Unfortunately, I think KrisB's big mistakes occurred in 1901, and Austria just isn't very forgiving of early mistakes. Ending 1901 with zero builds is a difficult hole to get out from. To his credit, KrisB clearly kept up the diplomatic game, and the support for Turkey into Rumania in Spring 1902 was exactly the right kind of idea. Unfortunately, by allaying Juggernaut fears, it may have also encouraged tzion to stab in the Fall. After that, the only hope was to become some other power's vassal, and that never full worked out.

Those are my main thoughts, but as always, I welcome any questions!

Re: Art of the Knife XI (Mentor Game) AAR

PostPosted: 09 Dec 2016, 14:52
by Frenchie07001
As Germany from mid to end game, I will post some thoughts tonight. I enjoy reading these.

Re: Art of the Knife XI (Mentor Game) AAR

PostPosted: 09 Dec 2016, 20:44
by tzion
One thing I should explain is my treatment of Austria. Austria and I were trying to work together up until I stabbed him in 1902. The stab was really designed to prevent him from getting another army. This was a success and it basically meant he stalled out. I wanted him to help fight Turkey but he didn't seem to be interested at all in doing my suggestions. So I eventually did a very public threat against him by sending him a long message that said that if he didn't do what I was asking him I was going to finish him off that year. Whether or not this was even possible I'm not sure. I included everyone but Turkey in the message. France was not at all happy about me doing this and so he eventually added Turkey to the conversation. At this point, I decided that France was a good target instead. Near the end of the turn I changed my orders starting the move West. I got very lucky at this time that Turkey wasn't playing very well or at all. If he had been I probably would not have bee able to do the war I did. I watched as Germany left England alive on the board and knew that a vasal wasn't a good idea because they only had to gain a couple of supply centers and then they would be back in. I realized that leaving France alive would cause problems down the road and would tie up troops to keep him contained. So instead I decided to wipe him and Austria out so they couldn't bite me later on. My aversion to having vasals was shown to be a good thing in this game since I was able to sell England on attacking Germany instead of me. I offered him supply centers so he could fight and he took them. It worked out great.

Re: Art of the Knife XI (Mentor Game) AAR

PostPosted: 10 Dec 2016, 08:44
by Radical Pumpkin
tzion wrote:I watched as Germany left England alive on the board and knew that a vasal wasn't a good idea because they only had to gain a couple of supply centers and then they would be back in. I realized that leaving France alive would cause problems down the road and would tie up troops to keep him contained. So instead I decided to wipe him and Austria out so they couldn't bite me later on. My aversion to having vasals was shown to be a good thing in this game since I was able to sell England on attacking Germany instead of me. I offered him supply centers so he could fight and he took them. It worked out great.

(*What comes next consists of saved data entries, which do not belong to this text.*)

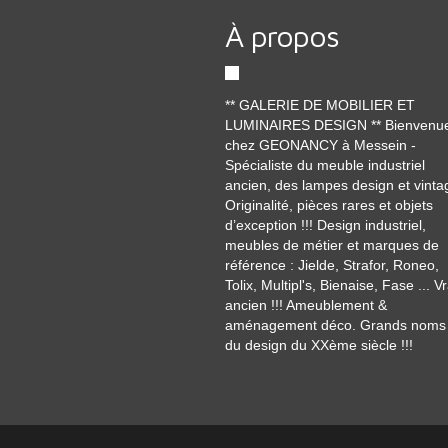
À propos
** GALERIE DE MOBILIER ET
LUMINAIRES DESIGN ** Bienvenu
chez GEONANCY à Messein -
Spécialiste du meuble industriel
ancien, des lampes design et vinta
Originalité, pièces rares et objets
d’exception !!! Design industriel,
meubles de métier et marques de
référence : Jielde, Strafor, Roneo,
Tolix, Multipl's, Bienaise, Fase ... Vr
ancien !!! Ameublement &
aménagement déco. Grands noms
du design du XXème siècle !!!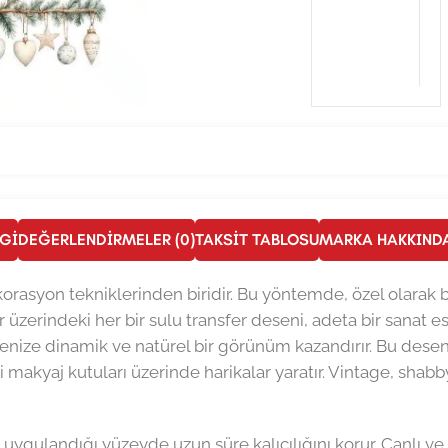
LGI
DEĞERLENDIRMELER (0)
TAKSIT TABLOSU
MARKA HAKKIND
 dekorasyon tekniklerinden biridir. Bu yöntemde, özel olarak
r üzerindeki her bir sulu transfer deseni, adeta bir sanat ese
jenize dinamik ve natürel bir görünüm kazandırır. Bu desenle
akyaj kutuları üzerinde harikalar yaratır. Vintage, shabb
uygulandığı yüzeyde uzun süre kalıcılığını korur. Canlı ve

I should clarify what I have in mind when I refer to "vassals" or "Janissaries." If you continue to have a bad relationship with another power, and one of their principle goals is to get revenge on you, they're not your vassal in my book. If someone irredeemably has it out for you, then eliminate them, by all means. However, it's sometimes possible to throw another player a lifeline and use them against a third party, especially if that third party was already an enemy of theirs. They might still hope to find an opportunity to stab and get back into the game, but that's not dominating their mindset. E.g., I could imagine BishopOfBagel (France) working with you while fighting Germany, effectively keeping Germany in stasis while you mopped up Turkey. Maybe it couldn't have worked out that way in this game--it depends on the players a lot, not just the positions on the board--but that kind of thing definitely does work out fairly often.